More info on living organ donation…
Over 90,000 people are waiting for a kidney, just like Gwyn. Once added to the national registry, people wait an average of 3-5 years for organ donation.
How can living people donate a kidney?
Most people with one kidney live healthy, normal lives with few problems. (Kidney.org)
What organs can come from living donors?
The organ most commonly given by a living donor is the kidney. Parts of other organs including the lung, liver and pancreas are now being transplanted from living donors.

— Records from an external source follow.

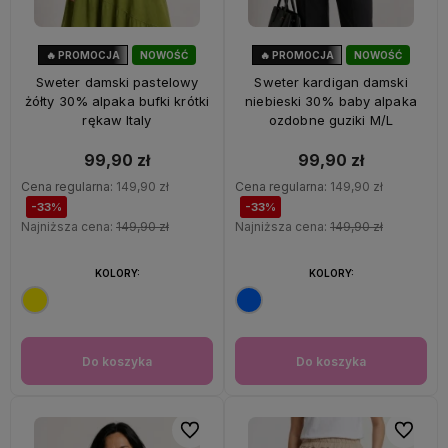
🔥 PROMOCJA
NOWOŚĆ
🔥 PROMOCJA
NOWOŚĆ
33%
OKAZJA
33%
OKAZJA
Sweter damski pastelowy
Sweter kardigan damski
żółty 30% alpaka bufki krótki
niebieski 30% baby alpaka
rękaw Italy
ozdobne guziki M/L
99,90 zł
99,90 zł
Cena regularna:
149,90 zł
Cena regularna:
149,90 zł
-33%
-33%
Najniższa cena:
149,90 zł
Najniższa cena:
149,90 zł
KOLORY:
KOLORY:
Do koszyka
Do koszyka
Do ulubionych
Do ulubi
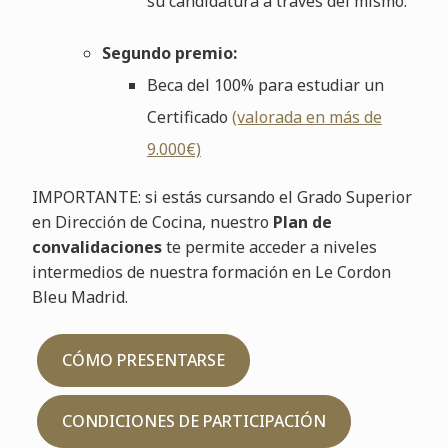
su candidatura a través del mismo.
Segundo premio:
Beca del 100% para estudiar un
Certificado
(valorada en más de
9.000€)
IMPORTANTE: si estás cursando el Grado Superior
en Dirección de Cocina, nuestro
Plan de
convalidaciones
te permite acceder a niveles
intermedios de nuestra formación en Le Cordon
Bleu Madrid.
CÓMO PRESENTARSE
CONDICIONES DE PARTICIPACIÓN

Who can be a living kidney donor?
You must be at least 18 years old at all transplant centers. Some centers require a donor to be 21 or a little older. There are some medical conditions that could prevent you from being a living donor. These include having uncontrolled high blood pressure, diabetes, cancer, HIV, hepatitis, or acute infections. You should always let the transplant center decide if you can be a living donor.
How long does a transplanted kidney last?
On average, a kidney from a living donor lasts about 15 to 20 years. Some will last longer; others might last less.
Is Kidney donation a major surgery?
Surgeons almost always perform minimally invasive surgery to remove a living donor’s kidney (laparoscopic nephrectomy) for a kidney transplant. (Mayo Clinic)
How to SEND A CARD of encouragement to Gwyn…
If you would like to send a card of encouragement for Gwyn DeLeon, you can send it to First Baptist Church PO Box 468, Devine, TX 78016.
If you have it in your heart to donate a kidney for Gwyn, Mrs. DeLeon urges community, family, and friends to check out information on utclivingdonor.com to answer a few questions.